##### TASK MATERIAL #####

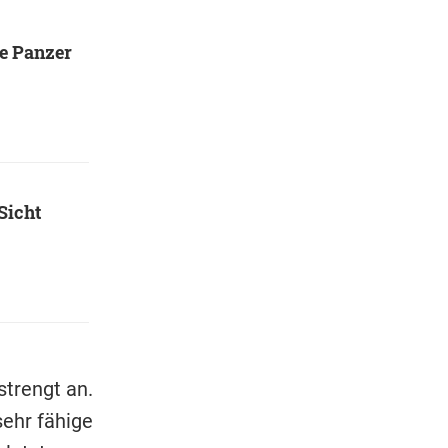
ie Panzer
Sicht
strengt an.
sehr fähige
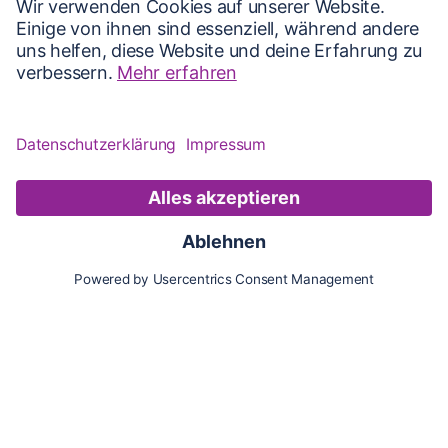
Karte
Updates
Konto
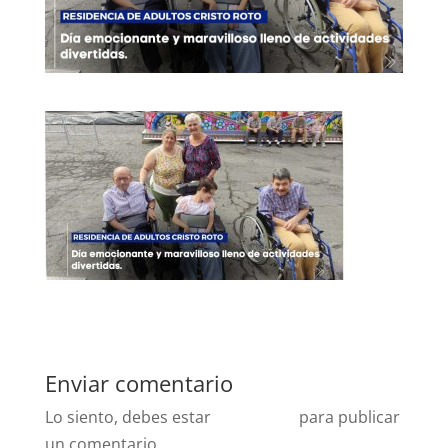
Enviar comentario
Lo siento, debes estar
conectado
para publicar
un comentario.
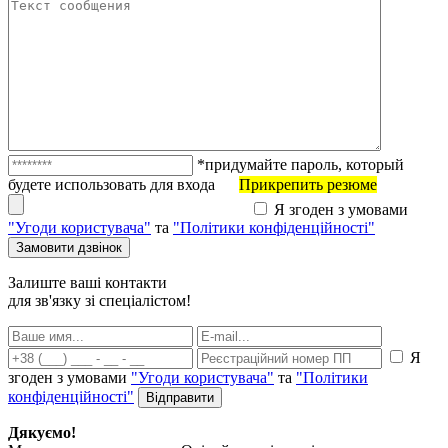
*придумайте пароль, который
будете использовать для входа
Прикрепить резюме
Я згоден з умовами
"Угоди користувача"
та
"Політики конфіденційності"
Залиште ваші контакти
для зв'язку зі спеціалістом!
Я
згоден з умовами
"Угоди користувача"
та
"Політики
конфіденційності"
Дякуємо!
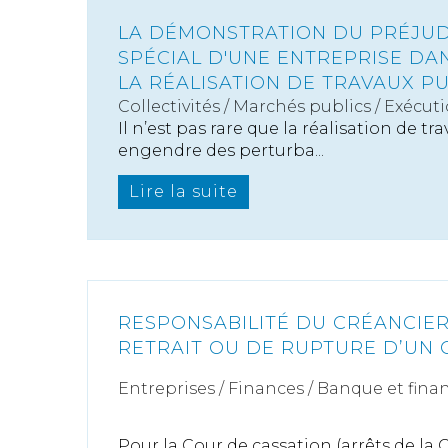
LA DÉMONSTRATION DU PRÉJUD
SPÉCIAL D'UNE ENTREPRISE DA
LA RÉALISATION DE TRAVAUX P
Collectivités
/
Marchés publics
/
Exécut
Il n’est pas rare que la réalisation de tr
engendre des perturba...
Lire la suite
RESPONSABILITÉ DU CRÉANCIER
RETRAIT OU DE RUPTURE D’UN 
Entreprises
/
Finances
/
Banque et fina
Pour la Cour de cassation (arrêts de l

#####

BRIEF: Please repeat every record above exactly, leaving the pictures out.

TASK SOLUTION:
ie Panzer
Sicht
strengt an.
sehr fähige
Karte
Updates
Konto
Enviar comentario
Lo siento, debes estar
conectado
para publicar
un comentario.
*придумайте пароль, который
будете использовать для входа
Прикрепить резюме
Я згоден з умовами
"Угоди користувача"
та
"Політики конфіденційності"
Залиште ваші контакти
для зв'язку зі спеціалістом!
Я
згоден з умовами
"Угоди користувача"
та
"Політики
конфіденційності"
Дякуємо!
LA DÉMONSTRATION DU PRÉJUD
SPÉCIAL D'UNE ENTREPRISE DA
LA RÉALISATION DE TRAVAUX P
Collectivités
/
Marchés publics
/
Exécut
Il n’est pas rare que la réalisation de tr
engendre des perturba...
Lire la suite
RESPONSABILITÉ DU CRÉANCIER
RETRAIT OU DE RUPTURE D’UN 
Entreprises
/
Finances
/
Banque et fina
Pour la Cour de cassation (arrêts de l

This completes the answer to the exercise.